:: WHAT THE TASK ASKS ::
Please reproduce exactly the line that contains "ha sido estratég" and every line after it through the end of the records below, adding nothing else.

:: DATASET RECORDS ::
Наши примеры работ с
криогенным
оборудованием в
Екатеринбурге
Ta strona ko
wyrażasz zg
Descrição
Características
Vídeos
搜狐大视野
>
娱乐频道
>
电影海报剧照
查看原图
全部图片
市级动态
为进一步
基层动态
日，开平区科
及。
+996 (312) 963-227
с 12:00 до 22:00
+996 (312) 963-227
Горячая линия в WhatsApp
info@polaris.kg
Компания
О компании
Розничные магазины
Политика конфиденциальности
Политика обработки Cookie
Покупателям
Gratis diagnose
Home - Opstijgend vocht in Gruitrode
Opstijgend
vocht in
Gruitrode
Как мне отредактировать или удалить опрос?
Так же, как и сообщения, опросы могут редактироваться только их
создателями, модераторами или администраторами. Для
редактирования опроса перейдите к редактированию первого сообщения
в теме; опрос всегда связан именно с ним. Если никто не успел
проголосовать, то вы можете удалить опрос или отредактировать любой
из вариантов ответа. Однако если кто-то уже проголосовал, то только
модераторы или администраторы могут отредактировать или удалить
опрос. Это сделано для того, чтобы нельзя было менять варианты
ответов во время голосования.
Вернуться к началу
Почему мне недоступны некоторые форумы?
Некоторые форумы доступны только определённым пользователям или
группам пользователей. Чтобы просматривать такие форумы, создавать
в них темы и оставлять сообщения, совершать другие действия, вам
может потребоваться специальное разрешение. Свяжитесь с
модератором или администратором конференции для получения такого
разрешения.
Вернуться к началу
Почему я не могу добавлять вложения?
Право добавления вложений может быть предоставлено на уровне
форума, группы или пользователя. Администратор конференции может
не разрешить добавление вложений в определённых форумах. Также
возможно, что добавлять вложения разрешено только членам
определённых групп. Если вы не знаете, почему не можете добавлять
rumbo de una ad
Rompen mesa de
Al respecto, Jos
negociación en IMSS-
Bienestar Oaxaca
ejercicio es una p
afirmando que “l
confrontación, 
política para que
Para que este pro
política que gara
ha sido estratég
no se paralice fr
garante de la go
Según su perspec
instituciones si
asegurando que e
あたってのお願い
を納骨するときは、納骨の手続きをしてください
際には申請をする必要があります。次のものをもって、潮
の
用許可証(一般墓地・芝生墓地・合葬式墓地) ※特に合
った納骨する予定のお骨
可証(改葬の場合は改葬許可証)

:: TASK SOLUTION ::
ha sido estratég
no se paralice fr
garante de la go
Según su perspec
instituciones si
asegurando que e
あたってのお願い
を納骨するときは、納骨の手続きをしてください
際には申請をする必要があります。次のものをもって、潮
の
用許可証(一般墓地・芝生墓地・合葬式墓地) ※特に合
った納骨する予定のお骨
可証(改葬の場合は改葬許可証)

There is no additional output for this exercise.